[Dataset entries]
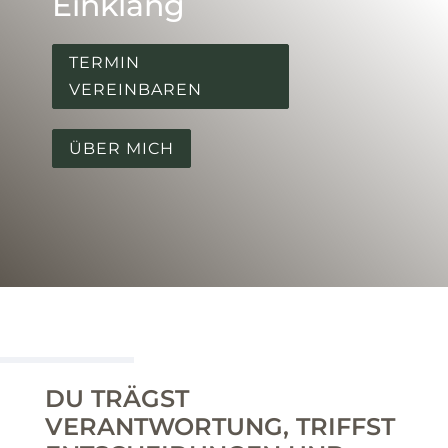
Einklang
TERMIN
VEREINBAREN
ÜBER MICH
DU TRÄGST
VERANTWORTUNG, TRIFFST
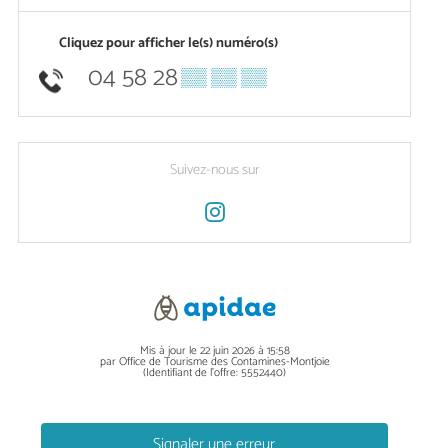
Cliquez pour afficher le(s) numéro(s)
04 58 28
▒▒ ▒▒ ▒▒
Suivez-nous sur
Mis à jour le 22 juin 2026 à 15:58
par Office de Tourisme des Contamines-Montjoie
(Identifiant de l'offre:
5552440
)
Signaler une erreur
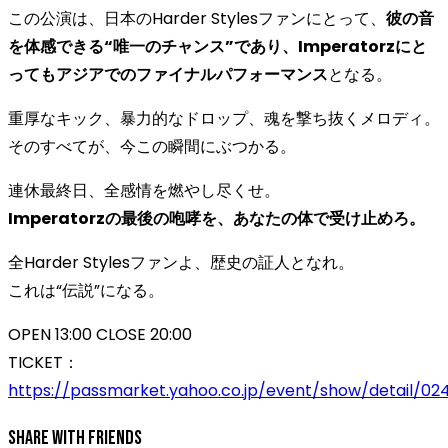
この公演は、日本のHarder Stylesファンにとって、
彼の音
を体感できる“唯一のチャンス”であり、Imperatorzにと
ってもアジアでのファイナルパフォーマンス
となる。
重厚なキック、暴力的なドロップ、魂を撃ち抜くメロディ。
そのすべてが、今この瞬間にぶつかる。
連休最終日、全感情を燃やし尽くせ。
Imperatorzの最後の咆哮を、あなたの体で受け止めろ。
全Harder Stylesファンよ、歴史の証人となれ。
これは“伝説”になる。
OPEN 13:00 CLOSE 20:00
TICKET：
https://passmarket.yahoo.co.jp/event/show/detail/024
Share With Friends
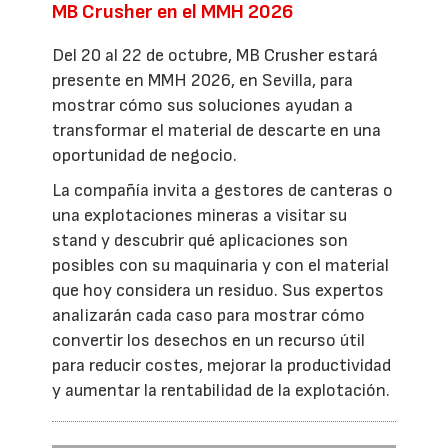
MB Crusher en el MMH 2026
Del 20 al 22 de octubre, MB Crusher estará
presente en MMH 2026, en Sevilla, para
mostrar cómo sus soluciones ayudan a
transformar el material de descarte en una
oportunidad de negocio.
La compañía invita a gestores de canteras o
una explotaciones mineras a visitar su
stand y descubrir qué aplicaciones son
posibles con su maquinaria y con el material
que hoy considera un residuo. Sus expertos
analizarán cada caso para mostrar cómo
convertir los desechos en un recurso útil
para reducir costes, mejorar la productividad
y aumentar la rentabilidad de la explotación.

**Action item**: Read the lines above. Gather those in which the string "para" is found.

**Output for this exercise**:
presente en MMH 2026, en Sevilla, para
analizarán cada caso para mostrar cómo
para reducir costes, mejorar la productividad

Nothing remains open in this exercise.